North Korean spies turn Google’s Find Hub into remote-wipe weapon
Summary
South Korean researchers at Genians say the DPRK-linked KONNI espionage crew abused Google’s Find My Device (Find Hub) to remotely factory-reset Android phones and tablets belonging to targets in South Korea. Attackers harvested Google and Naver credentials via spear-phishing delivered over KakaoTalk, used signed MSI/ZIP lures and AutoIT scripts to install RATs (RemcosRAT, QuasarRAT, RftRAT), then triggered wipes through the cloud service to erase messages, photos and forensic evidence.
The campaign included timing wipes using device GPS to act when victims were away, repeating wipe commands to delay recovery, and using still-authenticated KakaoTalk desktop sessions to forward malware-laden files to contacts — turning victims into immediate secondary infection vectors. Genians recommends enabling multifactor or biometric authentication for Find My Device, but once a factory reset is performed through Google’s service the data is irrecoverable.
Key Points
- KONNI abused Google’s Find My Device to remotely wipe Android devices after stealing account credentials.
- Initial compromise used KakaoTalk lures with signed MSI/ZIP attachments and AutoIT scripts to deploy RATs (RemcosRAT, QuasarRAT, RftRAT).
- Harvested Google and Naver credentials allowed attackers to log into victims’ cloud accounts and execute factory resets.
- Attackers timed wipes by checking device GPS and sometimes executed multiple wipes to prolong lockout and hamper recovery.
- Logged-in KakaoTalk desktop sessions were abused to propagate malware to victims’ contacts before the target regained access.
- Find My Device’s remote-reset feature — meant as a security safeguard — can be exploited when account credentials are compromised.

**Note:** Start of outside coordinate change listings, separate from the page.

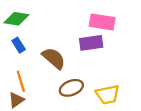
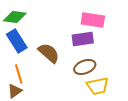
blue rectangle: (19, 45) -> (17, 41), size x1.6
brown ellipse: (71, 88) -> (85, 67), moved

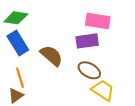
brown ellipse: (85, 67) -> (89, 70), turned 50
yellow trapezoid: (98, 86) -> (103, 90), turned -135

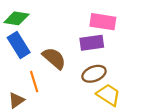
brown ellipse: (89, 70) -> (94, 74), turned -50
orange line: (20, 78) -> (34, 82), moved

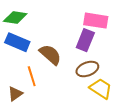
purple rectangle: (92, 43) -> (85, 40), turned -60
blue rectangle: (19, 45) -> (17, 42), turned -35

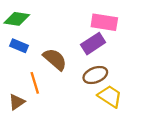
purple rectangle: (85, 40) -> (93, 44), turned 35
blue rectangle: (17, 42) -> (19, 46), size x0.7

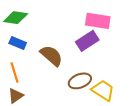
brown ellipse: (95, 75) -> (80, 81), moved
orange line: (35, 83) -> (15, 72), moved

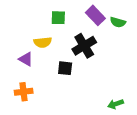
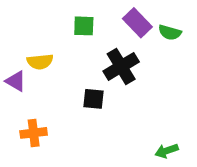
yellow semicircle: (43, 42) -> (40, 62), moved
purple triangle: (26, 59) -> (16, 81), moved

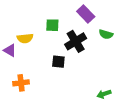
green square: (84, 26) -> (52, 25), moved
green semicircle: (170, 32) -> (106, 34), moved

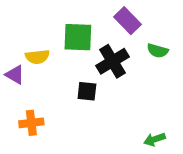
green square: (52, 25) -> (78, 37), size x1.5

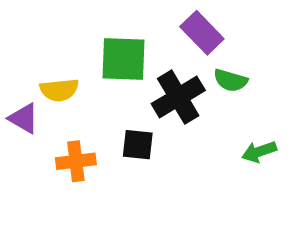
green semicircle: (158, 51) -> (231, 80), moved
orange cross: (31, 123) -> (76, 161), moved
green arrow: (155, 139) -> (259, 152), moved

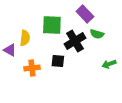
yellow semicircle: (59, 90) -> (25, 38), turned -77

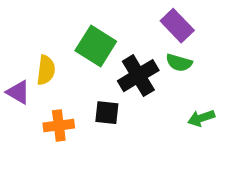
purple rectangle: (85, 14) -> (177, 26), moved
green square: (52, 25) -> (96, 46), turned 30

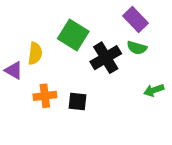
black square: (107, 113) -> (77, 101), moved

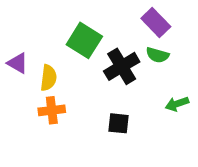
yellow semicircle: (35, 53) -> (49, 78), moved
purple triangle: (14, 70) -> (18, 63), moved
black square: (77, 101) -> (118, 123), moved

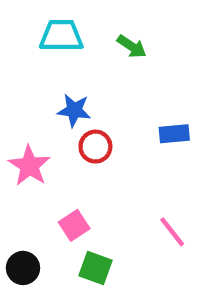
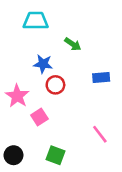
green arrow: (132, 46) -> (73, 44), moved
pink square: (74, 225) -> (39, 117), moved

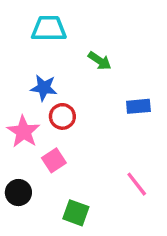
blue star: (43, 64) -> (44, 88), moved
red circle: (55, 85) -> (62, 116), moved
black circle: (14, 155) -> (18, 193), moved

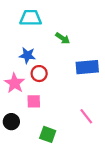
blue rectangle: (138, 106) -> (87, 67), size x1.5
pink square: (54, 160) -> (34, 101), turned 32

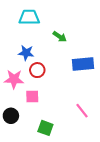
pink star: (15, 83) -> (14, 79), turned -30

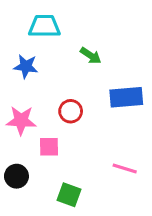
blue star: (26, 53) -> (26, 66), moved
red circle: (37, 70) -> (71, 111), moved
pink line: (82, 111) -> (125, 168), turned -35

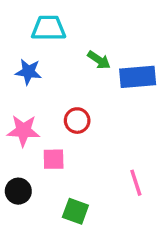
blue rectangle: (126, 97) -> (138, 77), moved
pink line: (125, 168) -> (136, 183), turned 55

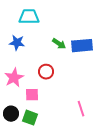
green arrow: (99, 60) -> (59, 44), moved
pink star: (23, 131) -> (14, 78), turned -30
green square: (75, 211) -> (30, 118), moved

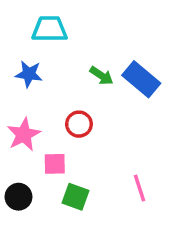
blue rectangle: (82, 46) -> (141, 79), turned 45
green square: (30, 118) -> (75, 197), moved

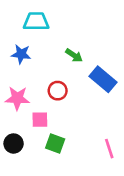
blue rectangle: (141, 79) -> (103, 79), moved
pink star: (24, 134) -> (17, 98), turned 30
pink line: (139, 188) -> (109, 149), moved

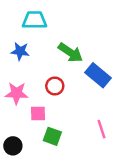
green arrow: (74, 55) -> (70, 52), size x1.5
black circle: (14, 144) -> (13, 146), moved
pink line: (109, 149) -> (102, 129), moved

- Mitigation advice: enable MFA/biometrics, monitor account activity, and treat messaging-app attachments from contacts with caution.
Why should I read this?
Short version: state hackers found a neat trick to erase their own footprints. If you use Android and cloud-based device recovery, you need to know how attackers can turn those safety features against you — and what to do about it. Read this so you don’t wake up to a blank phone and a spread malware outbreak.
Context and relevance
This incident highlights two converging trends: threat actors increasingly exploit legitimate cloud services to cover their tracks, and mobile platforms are now a primary vector in targeted espionage. KONNI’s campaign shows a mature adversary chaining social engineering, signed lures, commodity RATs and cloud account takeover to achieve rapid cleanup and lateral spread.
For organisations and individuals in APAC, defence, government and research sectors the story is particularly relevant — it demonstrates how messaging apps popular in a region (KakaoTalk) become the initial attack surface and how cloud identity is critical to device resilience. The wider takeaway: strengthen account security (MFA/biometrics), limit long-lived authenticated sessions on desktop apps, and treat device-recovery features as high-risk when credentials are at stake.